Violenze su bimba vibonese, Osservatorio vittime: “Sia protetta anche dalla famiglia”

Il presidente dell’Osservatorio Nazionale Sostegno Vittime, avvocato Elisabetta Aldrovandi, è intervenuto a seguito della vicenda accaduta in un centro della provincia di Vibo
bimba vibonese

Il presidente dell’Osservatorio Nazionale Sostegno Vittime, avvocato Elisabetta Aldrovandi, è intervenuto a seguito della vicenda accaduta in un centro della provincia di Vibo Valentia, relativamente agli abusi sessuali subiti da una bambina di 8 anni da parte del nonno (LEGGI). Il legale parla dell'”ennesimo caso di violenza inaudita perpetrata in famiglia, quella famiglia che dovrebbe proteggere e che invece ha finto di non vedere quali violenze e abusi sessuali sarebbero stati compiuti dal nonno sulla nipotina, da quando la piccola aveva otto anni”.

Segni indelebili

Segni indelebili

Per due anni l’uomo avrebbe violentato, minacciato e picchiato la nipote, lasciandole segni indelebili sul corpo e nella mente.
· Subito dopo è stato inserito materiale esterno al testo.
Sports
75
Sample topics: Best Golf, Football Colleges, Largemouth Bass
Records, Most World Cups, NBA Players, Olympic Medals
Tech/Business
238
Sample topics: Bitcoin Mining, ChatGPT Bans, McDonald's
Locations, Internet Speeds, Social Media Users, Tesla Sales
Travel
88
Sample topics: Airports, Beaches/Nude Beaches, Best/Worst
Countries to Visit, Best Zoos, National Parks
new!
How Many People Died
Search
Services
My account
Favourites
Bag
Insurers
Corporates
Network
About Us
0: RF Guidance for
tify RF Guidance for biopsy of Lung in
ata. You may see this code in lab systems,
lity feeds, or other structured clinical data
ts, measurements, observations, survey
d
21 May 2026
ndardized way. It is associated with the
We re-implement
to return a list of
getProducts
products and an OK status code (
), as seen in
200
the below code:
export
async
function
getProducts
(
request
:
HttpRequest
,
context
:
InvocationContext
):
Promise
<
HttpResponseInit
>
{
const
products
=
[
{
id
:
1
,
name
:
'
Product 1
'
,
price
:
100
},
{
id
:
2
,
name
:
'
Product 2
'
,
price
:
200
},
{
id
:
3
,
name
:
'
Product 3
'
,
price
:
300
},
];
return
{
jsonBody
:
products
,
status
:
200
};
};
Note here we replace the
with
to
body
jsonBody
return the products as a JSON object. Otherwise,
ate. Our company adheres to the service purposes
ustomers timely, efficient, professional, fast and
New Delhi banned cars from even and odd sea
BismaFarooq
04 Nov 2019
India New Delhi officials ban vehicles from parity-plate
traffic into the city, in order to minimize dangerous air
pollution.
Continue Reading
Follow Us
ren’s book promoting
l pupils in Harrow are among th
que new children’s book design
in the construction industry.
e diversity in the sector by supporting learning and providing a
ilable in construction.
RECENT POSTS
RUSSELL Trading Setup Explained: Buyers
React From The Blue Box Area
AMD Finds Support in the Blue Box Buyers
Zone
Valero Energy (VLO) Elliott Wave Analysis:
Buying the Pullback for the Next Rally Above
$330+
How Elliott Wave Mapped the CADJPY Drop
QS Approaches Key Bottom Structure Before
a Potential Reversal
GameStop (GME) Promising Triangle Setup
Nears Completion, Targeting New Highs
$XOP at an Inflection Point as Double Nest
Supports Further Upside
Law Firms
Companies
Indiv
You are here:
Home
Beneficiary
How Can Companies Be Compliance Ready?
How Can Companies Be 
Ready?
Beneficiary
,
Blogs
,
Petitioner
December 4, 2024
La madre, a quanto pare, sapeva, ma solo dopo l’arresto del nonno (padre della donna) ha sporto denuncia. L’indagine è scattata subito dopo la denuncia presentata agli uffici della Squadra Mobile di Vibo Valentia da parte di un’insegnante di una scuola primaria. Soltanto il coraggio della maestra della piccola infatti, intuendo che qualcosa non andava, l’ha indotta a parlare. Ciò ha fatto sì che si scoprisse tutto, e che il calvario vissuto dalla bimba avesse una fine.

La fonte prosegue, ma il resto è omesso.